↓
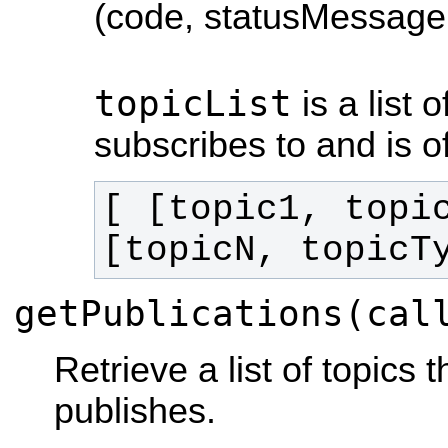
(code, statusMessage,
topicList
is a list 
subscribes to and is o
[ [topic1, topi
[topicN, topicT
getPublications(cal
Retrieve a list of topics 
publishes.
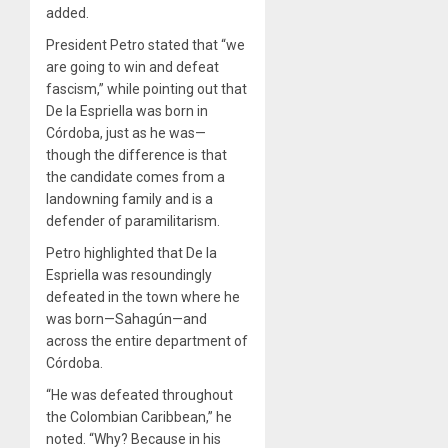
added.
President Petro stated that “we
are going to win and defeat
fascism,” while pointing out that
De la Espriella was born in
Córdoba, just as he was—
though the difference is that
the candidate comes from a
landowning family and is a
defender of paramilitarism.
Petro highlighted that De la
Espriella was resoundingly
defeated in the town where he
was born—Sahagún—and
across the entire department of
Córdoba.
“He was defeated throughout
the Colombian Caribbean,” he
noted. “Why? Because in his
↑
↓
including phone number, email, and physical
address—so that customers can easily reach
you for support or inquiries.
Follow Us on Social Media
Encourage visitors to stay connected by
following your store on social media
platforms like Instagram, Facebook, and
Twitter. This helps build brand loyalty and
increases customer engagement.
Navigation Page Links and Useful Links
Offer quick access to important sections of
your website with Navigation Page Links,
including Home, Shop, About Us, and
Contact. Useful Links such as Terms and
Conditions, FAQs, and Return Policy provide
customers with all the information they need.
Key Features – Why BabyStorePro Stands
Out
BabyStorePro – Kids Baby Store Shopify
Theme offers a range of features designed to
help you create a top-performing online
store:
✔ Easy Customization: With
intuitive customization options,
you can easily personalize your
↑
↓
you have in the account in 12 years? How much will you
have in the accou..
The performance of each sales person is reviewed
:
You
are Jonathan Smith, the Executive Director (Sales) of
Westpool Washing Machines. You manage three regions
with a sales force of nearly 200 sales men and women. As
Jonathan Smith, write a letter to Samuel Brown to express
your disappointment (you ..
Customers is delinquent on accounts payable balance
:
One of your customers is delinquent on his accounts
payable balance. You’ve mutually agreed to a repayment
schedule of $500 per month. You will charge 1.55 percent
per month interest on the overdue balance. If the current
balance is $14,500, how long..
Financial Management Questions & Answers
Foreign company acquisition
↑
* [EXERCISE DIRECTIONS]
Find the word "born" in the listing above. Copy each line where it appears.

* [ANSWER]
De la Espriella was born in
was born—Sahagún—and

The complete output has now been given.